Márcio estava desempregado, mas vivia bem graças à mesada que os pais lhe davam. Gostava de morar sozinho. Isso porém tinha a ver com um tipo de vida que o levara ao ponto crítico e Catarina resolveu que era hora de encarar esse assunto. Observando pela janela a tarde paulista Cathy sentiu a zona de baixa pressão que se formava, sob os cumulonimbos que prenunciavam próxima tempestade.

Voltou-se para os dois que, por alguns instantes, haviam-se sentado no mesmo sofá, com as mãos dadas.

— Márcio, você deve sair daquele apartamento.

— Hein? Por que, Catarina?

— Volte para a casa dos seus pais. Você saiu de lá por razões frívolas.

— Mas eu já lhe expliquei...

— Oh, não! Não quero saber. Isso tudo foi antes de Lena, agora você é outro homem e terá de ser digno dela, que é minha amiga e eu não deixarei que a magoe. Você está desempregado e não é justo que onere os seus pais desse jeito, obrigando-os a bancar um apartamento caro e uma vida cara para você, com direito a carro, celular e Cosmonet.

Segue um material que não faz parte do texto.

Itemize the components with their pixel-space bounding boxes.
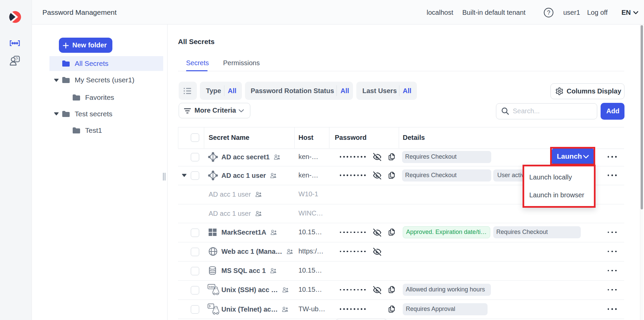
svg-text:SSH: SSH bbox=[209, 285, 214, 288]
svg-text:?: ? bbox=[15, 56, 18, 62]
svg-text:?: ? bbox=[547, 9, 550, 16]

— É isso mesmo, amor! – exclamou Lena. – Ela falou tudo o que eu queria falar. Entregue esse apartamento, volte para os seus pais.

— Eu gosto de ser independente...

— Então você não vai se casar comigo. Como vai manter a sua independência, casado?

Cathy aproximou-se de Márcio e encarou-o:

— Todo rapaz tem o direito de ser independente, mas não de ser irresponsável. Pode morar sozinho, mas não à custa dos pais. Eu investiguei: eles não estão assim tão bem de situação financeira. Você se uniu a nós para combater o mal; não pode agora você próprio fazer o mal. Tem de ser reto, honesto e continente. Se você quer casar com uma garota honesta e maravilhosa como a Lena, seja digno dela. Arranje logo um emprego e deixe esse apartamento consumista.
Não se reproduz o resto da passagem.